Formulations of Valproate Alter Valproate Metabolism: A Single Oral Dose Kinetic Study

Abstract

The risk for teratogenicity of valproate (VPA) increases in a dose- or concentration-dependent manner. It has been also suggested that an increased metabolic conversion of VPA to its toxic metabolites including 2-propyl-4-pentenoic acid (4-en) is involved in the mechanism of VPA toxicity at higher doses and concentrations. This study aimed to examine whether formulations of VPA alter metabolism of VPA itself. Seven healthy male volunteers received an oral dose (800 mg) of conventional and slow-release formulations of VPA on 2 separate days, consisting of 2 phases of single-dose kinetic trials.

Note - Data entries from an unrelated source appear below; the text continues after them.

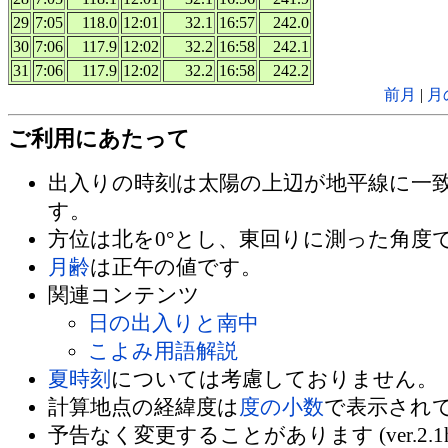
29
7:05
118.0
12:01
32.1
16:57
242.0
30
7:06
117.9
12:02
32.2
16:58
242.1
31
7:06
117.9
12:02
32.2
16:58
242.2
前月
|
月
ご利用にあたって
出入りの時刻は太陽の上辺が地平線に一
す。
方位は北を0°とし、東回りに測った角度
月齢
は正午の値です。
関連コンテンツ
日の出入りと南中
こよみ用語解説
夏時刻
については考慮しておりません。
計算地点の経緯度は
度の小数
で表示され
予告なく変更することがあります (ver.2.1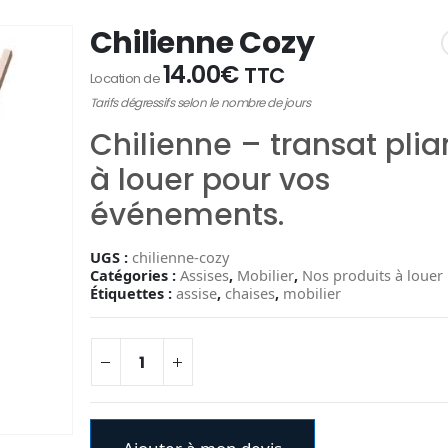
Chilienne Cozy
14.00
€
TTC
Location de
Tarifs dégressifs selon le nombre de jours
Chilienne – transat plia
à louer pour vos
événements.
UGS :
chilienne-cozy
Catégories :
Assises
,
Mobilier
,
Nos produits à louer
Étiquettes :
assise
,
chaises
,
mobilier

Blood sampling for determination of VPA and its monounsaturated (2-en, 3-en, and 4-en) and hydroxylated (3-OH, 4-OH, and 5-OH) metabolites by gas chromatography-mass spectrometry were performed up to 60 hours after dosing. In subjects receiving the slow-release formulation of VPA, decreased Cmax, prolonged Tmax, and reduced area under the curve of metabolites by microsomal oxidation (4-en, 4-OH, and 5-OH) were observed. In contrast, aforementioned kinetic parameters of beta-oxidative metabolites (2-en, 3-en, and 3-OH) were unchanged irrespective of VPA formulations. These results suggest that the slow-release formulation may be safer with regard to pharmacokinetic and metabolic aspects, which is characterized by decreased formation of 4-en, the most toxic metabolite, together with reduced peak concentrations of the parent compound.